- Dhuvjan Location within Albania
- Coordinates: 39°59′50″N 20°11′52″E﻿ / ﻿39.99722°N 20.19778°E
- Country: Albania
- County: Gjirokastër
- Municipality: Dropull
- Administrative unit: Dropull i Poshtëm
- Time zone: UTC+1 (CET)
- • Summer (DST): UTC+2 (CEST)

= Dhuvjan =

Dhuvjan (Dhuvjani; Δούβιανη, Douviani) is a settlement in the former Dropull i Poshtëm municipality, Gjirokastër County, southern Albania. At the 2015 local government reform it became part of the municipality Dropull. It is within the larger Dropull region.

== Name ==
The toponym Dhuvjan is either from a resident name Жув, Zhuv from a Bulgarian dialectal word жув, zhuv meaning 'living' and the suffix яне, yane. Or from дуб, dub, rendered in Old Slavic as джбъ, meaning 'oak' and the suffix яне, yane with the Greek or Albanian sound change d into dh, and the Greek sound change b into v.

==Demographics==
In the Ottoman register of 1520 for the Sanjak of Avlona, Dhuvjan was attested as a village in the timar under the authority of Hasan and Ibrahim, the sons of Mahmud, who possessed and worked it jointly. The village had a total of 92 households. The anthroponymy attested largely belonged to the Albanian onomastic sphere, characterised by personal names such as Bardh, Deda, Gjin, Laluç, Gurmir, Gjon, Kola, Leka and others. According to Ferit Duka, the lack of names ending with -s implies a lack of Greek names. According to Doris Kyriazis, Ferit Duka's interpretation of the absence of the suffix -s in the names as an argument for the lack of the Greek element is wrong, because this was quite typical in Ottoman records on areas that were undoubtedly Greek-speaking. Another discrepancy, according to Kyriazis, was that Duka ignored the etymology of the local topology and the presence of archaic Greek place names that the Slavs had translated into their own language.

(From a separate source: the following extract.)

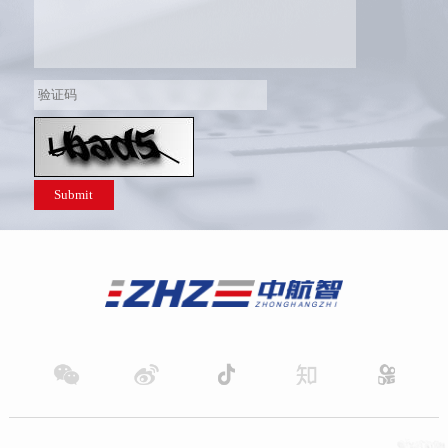
Submit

The village is inhabited by Greeks, and the population was 216 in 1992.

== Culture ==
=== Religion ===
The famous Dhuvjan Monastery, dedicated to Saints Quiricus and Julietta, as well as several smaller Eastern Orthodox churches are located in Dhuvjan.

===Education===
A Greek school was operating in the nearby Dhuvjan monastery from 1777. The first school in the village itself, a Greek elementary school, was operating at 1853, while a girls' school opened later at 1914.

== Notable people ==
- Grigorios Lambovitiadis (1908-1945), Greek revolutionist, activist of the Northern Epirus movement.
- Vasilios Sahinis (1897–1943), Greek revolutionist, leader of the Northern Epirote resistance (1942–1943).